The judges found that these officials had contributed to the deaths and dozens of injuries that resulted from the fire that tore through the seaside town. Citizens were left helpless by authorities in the face of advancing flames.
The individuals were found guilty of multiple counts of homicide, resulting in bodily harm through negligence and numerous specific acts.
The court also unanimously acquitted 11 defendants standing trial, including the former Attica region governor Rena Dourou and the then mayors of Marathonas, Rafina-Pikermi, and Penteli. Based on the court’s decision, there was no evidence of possible intent that could support the offense of endangerment to a criminal degree.
For the key verdicts, the court’s decisions were unanimous, while in other cases they were reached by majority.
Found guilty of the 2018 fire
Among those found guilty were former fire brigade chief Sotiris Terzoudis, who was additionally found guilty for diverting a helicopter from Eastern Attica to the Corinth refineries, failing to mobilize coast guard vessels and relocate aircraft so that they would not be immobilized by the weather, and not recommending an organized precautionary evacuation.
The Fire Brigade Deputy Chief Vasilieos Matheopoulos was found unanimously guilty of the same charges, as was the head of the joint operations coordination centre, Ioannis Fostieris; the head of the 199 emergency call service, Christos Golfinos; the director of the fire brigade’s civil protection operations centre, Filippos Panteleakos; the chief of the Nea Makri fire brigade station, Damianos Papadopoulos, who was found to be absent from the fire; the commander of the Athens Fire Brigade Command, Nikolaos Panagiotopoulos; and the commander of the East Attica Fire Brigade, Charalambos Chionis, for not providing briefings on the course of the fire.
The court acquitted the pilots of the fire brigade helicopters, the head of the EMAK rescue teams, senior police officers, and local government officials but found Daou resident Konstantinos Aggelopoulos, responsible for starting the fire, guilty of arson through negligence. The court will now consider extenuating circumstances before handing down sentences.
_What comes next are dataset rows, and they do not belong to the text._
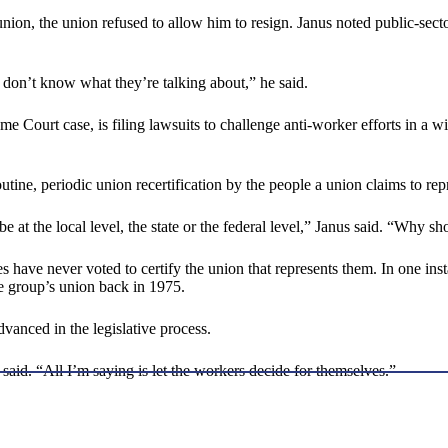
union, the union refused to allow him to resign. Janus noted public-secto
y don’t know what they’re talking about,” he said.
e Court case, is filing lawsuits to challenge anti-worker efforts in a w
tine, periodic union recertification by the people a union claims to rep
be at the local level, the state or the federal level,” Janus said. “Why s
s have never voted to certify the union that represents them. In one ins
he group’s union back in 1975.
vanced in the legislative process.
 said. “All I’m saying is let the workers decide for themselves.”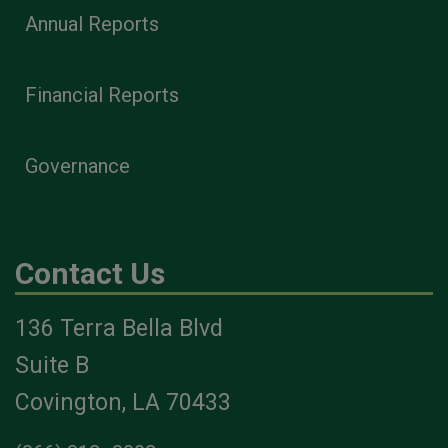
Annual Reports
Financial Reports
Governance
Contact Us
136 Terra Bella Blvd
Suite B
Covington, LA 70433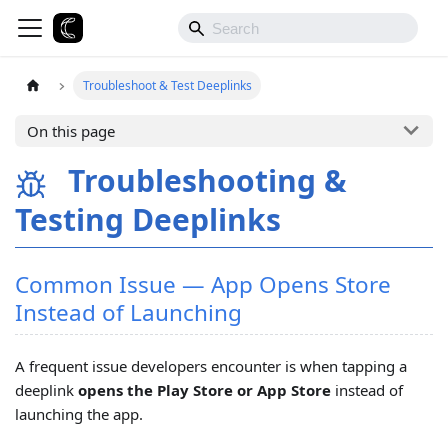
Troubleshoot & Test Deeplinks
On this page
Troubleshooting &
Testing Deeplinks
Common Issue — App Opens Store
Instead of Launching
A frequent issue developers encounter is when tapping a
deeplink
opens the Play Store or App Store
instead of
launching the app.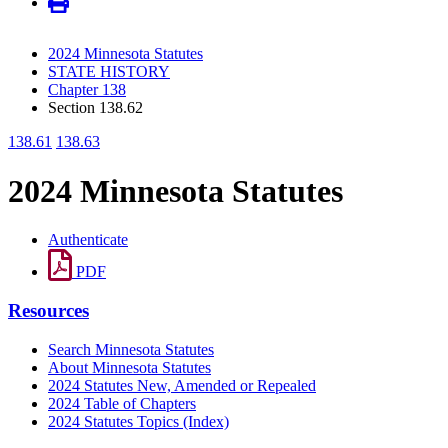
2024 Minnesota Statutes
STATE HISTORY
Chapter 138
Section 138.62
138.61
138.63
2024 Minnesota Statutes
Authenticate
PDF
Resources
Search Minnesota Statutes
About Minnesota Statutes
2024 Statutes New, Amended or Repealed
2024 Table of Chapters
2024 Statutes Topics (Index)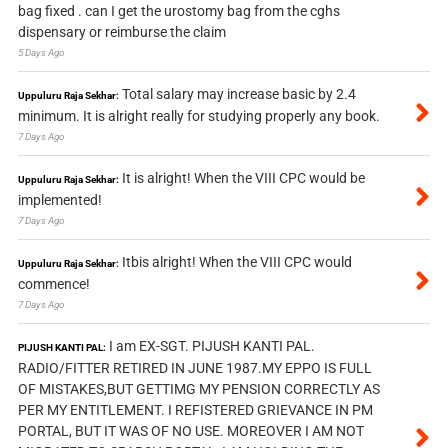
bag fixed . can I get the urostomy bag from the cghs
dispensary or reimburse the claim
5 Days Ago
Total salary may increase basic by 2.4
Uppuluru Raja Sekhar:
minimum. It is alright really for studying properly any book.
7 Days Ago
It is alright! When the VIII CPC would be
Uppuluru Raja Sekhar:
implemented!
7 Days Ago
Itbis alright! When the VIII CPC would
Uppuluru Raja Sekhar:
commence!
7 Days Ago
I am EX-SGT. PIJUSH KANTI PAL.
PIJUSH KANTI PAL:
RADIO/FITTER RETIRED IN JUNE 1987.MY EPPO IS FULL
OF MISTAKES,BUT GETTIMG MY PENSION CORRECTLY AS
PER MY ENTITLEMENT. I REFISTERED GRIEVANCE IN PM
PORTAL, BUT IT WAS OF NO USE. MOREOVER I AM NOT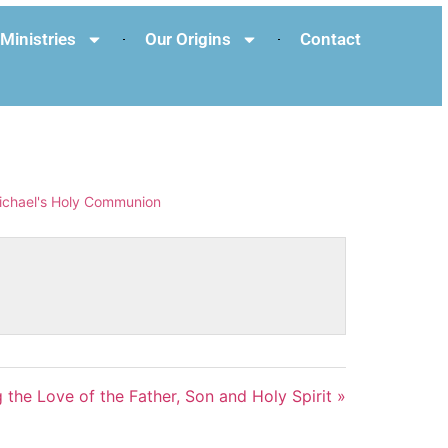
Ministries
Our Origins
Contact
ichael's Holy Communion
 the Love of the Father, Son and Holy Spirit »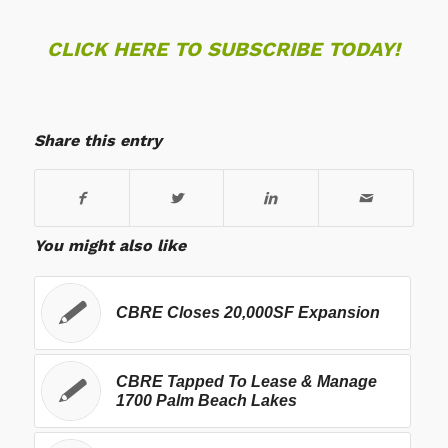
CLICK HERE TO SUBSCRIBE TODAY!
Share this entry
You might also like
CBRE Closes 20,000SF Expansion
CBRE Tapped To Lease & Manage
1700 Palm Beach Lakes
The Mati fire was the worst disaster of modern Greek history
It has been almost seven years since the devastating fires of July 23, 2018 at the seaside Athens resort of Mati that left the nation plagued by unforgettable and horrifying images and accounts of the incident. That day’s fear and devastation still haunt the people of Greece.
As photos and footage from that day re-emerge in the media and the posts of victim’s relatives and friends again flood social media, a resounding “WHY” still looms unanswered. The Mati fire was the worst of a series of wildfires in Greece that began in the coastal areas of Attica in July 2018.
The fires were, at that time, the second-deadliest wildfire event in the 21st century, following the 2009 Black Saturday bushfires in Australia that killed 173.